* _What the task requires_
Each line from the one containing "を書いていますので、ぜひ、最後まで読んで頂ける" through the end of the data is to be written out exactly, and nothing more.

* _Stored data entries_

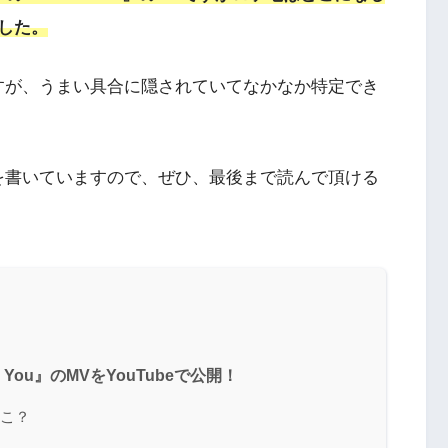
した。
のロケ地ですが、うまい具合に隠されていてなかなか特定でき
を書いていますので、ぜひ、最後まで読んで頂ける
iss You』のMVをYouTubeで公開！
どこ？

* _Completed exercise_
を書いていますので、ぜひ、最後まで読んで頂ける
iss You』のMVをYouTubeで公開！
どこ？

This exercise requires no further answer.